*** Raw data Section Begins ***

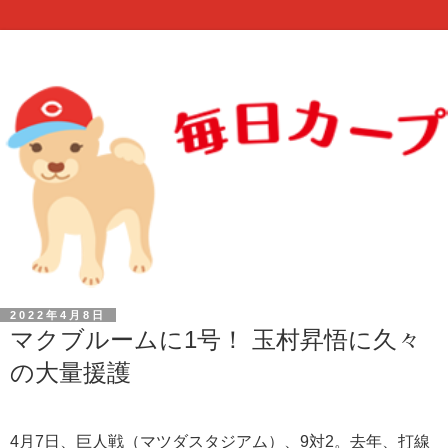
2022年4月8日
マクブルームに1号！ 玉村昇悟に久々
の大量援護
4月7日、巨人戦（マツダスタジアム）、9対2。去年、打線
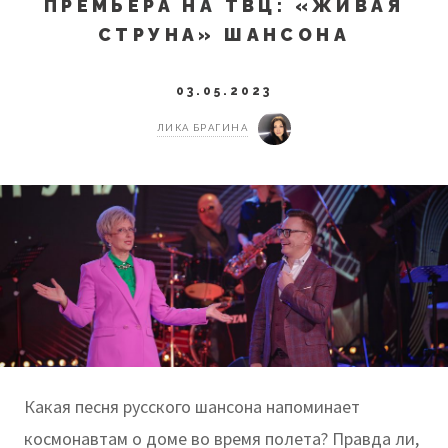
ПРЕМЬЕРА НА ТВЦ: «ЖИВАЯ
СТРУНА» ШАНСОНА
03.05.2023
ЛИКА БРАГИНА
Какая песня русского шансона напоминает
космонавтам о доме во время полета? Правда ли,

*** Raw data Section Ends ***
*** Raw data Section Begins ***

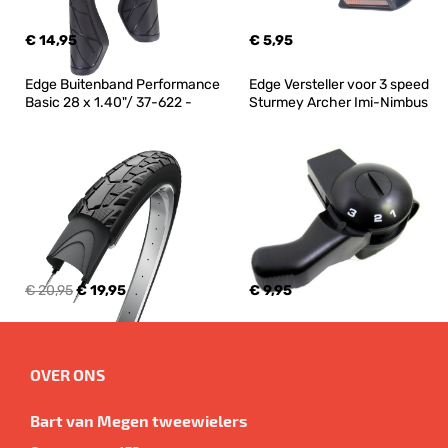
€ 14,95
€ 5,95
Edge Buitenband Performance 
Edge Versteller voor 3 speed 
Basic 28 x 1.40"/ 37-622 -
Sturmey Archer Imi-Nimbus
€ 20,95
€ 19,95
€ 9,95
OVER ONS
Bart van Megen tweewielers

*** Raw data Section Ends ***

What is being asked – Search the data above for the string "Edge" and return every line that has it.

Solution below –
Edge Buitenband Performance 
Edge Versteller voor 3 speed 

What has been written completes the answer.